Une démission donnée verbalement est valable, même si la convention collective stipule qu'elle nécessite une confirmation écrite, dès lors que le comportement du salarié confirme sa volonté de démissionner : l'écrit n'est qu'une condition de forme et non une condition de validité.

Afin de parer à toute contestation ultérieure, il est recommandé de demander au salarié de confirmer sa démission par écrit. En effet, la volonté de démissionner doit être claire et non équivoque et il n'est pas toujours évident d'interpréter les déclarations verbales de certains salariés.
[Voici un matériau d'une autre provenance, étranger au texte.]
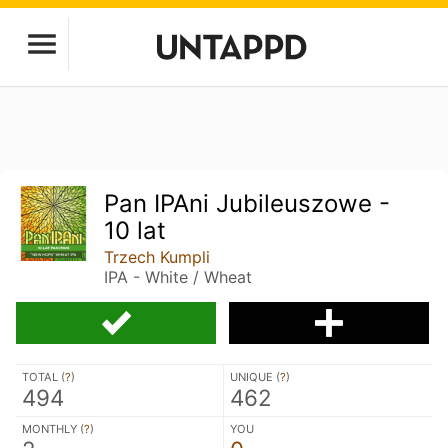
Pan IPAni Jubileuszowe -
10 lat
Trzech Kumpli
IPA - White / Wheat
TOTAL (
?
)
UNIQUE (
?
)
494
462
MONTHLY (
?
)
YOU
Dans tous les cas, la démission n'a pas à être motivée (même devant le juge).

L'employeur est tenu (ou peut être tenu) de verser les sommes ou indemnités suivantes à un salarié démissionnaire :
- l'indemnité compensatrice de préavis s'il a dispensé le salarié démissionnaire d'exécuter celui-ci
- l'indemnité compensatrice de congés payés si l'intéressé n'a pas pris l'intégralité des congés acquis
- la contrepartie pécuniaire à la clause de non-concurrence
- les droits éventuellement acquis par le salarié au titre de la participation financière aux résultats (le salarié qui démissionne peut en effet prétendre au déblocage de ses droits) ou au titre de l'intéressement
- les autres éléments de salaire prévus par le contrat de travail ou par la convention collective (gratifications, primes…).
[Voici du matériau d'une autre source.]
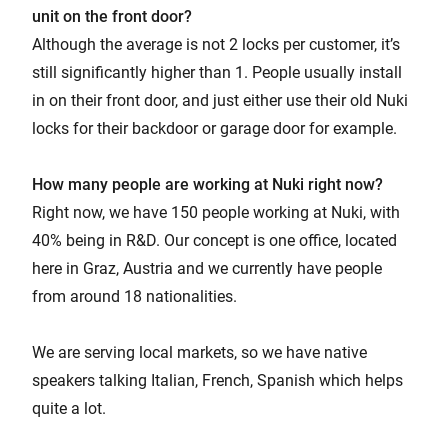
unit on the front door?
Although the average is not 2 locks per customer, it’s
still significantly higher than 1. People usually install
in on their front door, and just either use their old Nuki
locks for their backdoor or garage door for example.
How many people are working at Nuki right now?
Right now, we have 150 people working at Nuki, with
40% being in R&D. Our concept is one office, located
here in Graz, Austria and we currently have people
from around 18 nationalities.
We are serving local markets, so we have native
speakers talking Italian, French, Spanish which helps
quite a lot.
En revanche, il va de soi que, sauf en cas de requalification en licenciement ou en prise d'acte de la rupture aux torts de l'employeur, le salarié démissionnaire n'a pas droit aux indemnités légales, conventionnelles ou contractuelles prévues en cas de licenciement.
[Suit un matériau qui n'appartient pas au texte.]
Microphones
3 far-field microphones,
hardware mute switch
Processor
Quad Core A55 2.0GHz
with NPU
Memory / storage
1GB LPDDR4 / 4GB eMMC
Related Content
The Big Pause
Quels sont les documents à remettre au salarié démissionnaire

Ce sont les mêmes qu'en matière de licenciement :
- certificat de travail
- attestation Assédic
- état récapitulatif d'épargne salariale

Par ailleurs, l'employeur peut demander au salarié de signer un reçu pour solde de tout compte, exactement dans les mêmes conditions qu'en cas de licenciement.

Autres formalités liées à la démission d'un employeur

L'employeur est tenu de mentionner toute démission sur le registre unique du personnel qui doit être transmis, chaque mois, au directeur départemental du travail de l'emploi et de formation professionnelle.